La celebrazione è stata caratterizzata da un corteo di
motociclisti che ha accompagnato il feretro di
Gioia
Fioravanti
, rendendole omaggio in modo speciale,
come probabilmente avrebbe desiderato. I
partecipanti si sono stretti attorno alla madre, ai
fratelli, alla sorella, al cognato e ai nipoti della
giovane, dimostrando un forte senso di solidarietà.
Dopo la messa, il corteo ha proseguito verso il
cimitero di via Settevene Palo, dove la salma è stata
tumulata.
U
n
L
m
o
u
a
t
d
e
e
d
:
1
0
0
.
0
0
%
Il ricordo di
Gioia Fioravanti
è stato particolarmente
* * *
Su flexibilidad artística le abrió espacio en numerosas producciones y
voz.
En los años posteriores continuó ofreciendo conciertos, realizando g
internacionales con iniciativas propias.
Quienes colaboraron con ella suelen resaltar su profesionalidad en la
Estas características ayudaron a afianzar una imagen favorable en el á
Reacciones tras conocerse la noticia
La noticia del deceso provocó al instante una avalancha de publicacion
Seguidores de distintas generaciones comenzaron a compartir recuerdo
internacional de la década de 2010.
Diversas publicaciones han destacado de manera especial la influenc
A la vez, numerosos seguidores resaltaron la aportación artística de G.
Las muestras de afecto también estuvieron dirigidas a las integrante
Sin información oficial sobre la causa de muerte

* **WORK REQUIRED**: Where does the string "artística" occur in the data above? Copy every line that holds it.

* **TASK OUTPUT**:
Su flexibilidad artística le abrió espacio en numerosas producciones y
A la vez, numerosos seguidores resaltaron la aportación artística de G.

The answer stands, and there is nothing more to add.